With images removed, transcribe each record exactly as it appears.
[Start of section]
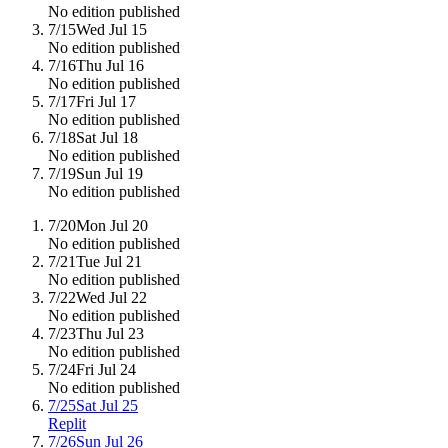
No edition published
7/15
Wed Jul 15
No edition published
7/16
Thu Jul 16
No edition published
7/17
Fri Jul 17
No edition published
7/18
Sat Jul 18
No edition published
7/19
Sun Jul 19
No edition published
7/20
Mon Jul 20
No edition published
7/21
Tue Jul 21
No edition published
7/22
Wed Jul 22
No edition published
7/23
Thu Jul 23
No edition published
7/24
Fri Jul 24
No edition published
7/25
Sat Jul 25
Replit
7/26
Sun Jul 26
[End of section]
Written reply
No edition published
7/15
Wed Jul 15
No edition published
7/16
Thu Jul 16
No edition published
7/17
Fri Jul 17
No edition published
7/18
Sat Jul 18
No edition published
7/19
Sun Jul 19
No edition published
7/20
Mon Jul 20
No edition published
7/21
Tue Jul 21
No edition published
7/22
Wed Jul 22
No edition published
7/23
Thu Jul 23
No edition published
7/24
Fri Jul 24
No edition published
7/25
Sat Jul 25
Replit
7/26
Sun Jul 26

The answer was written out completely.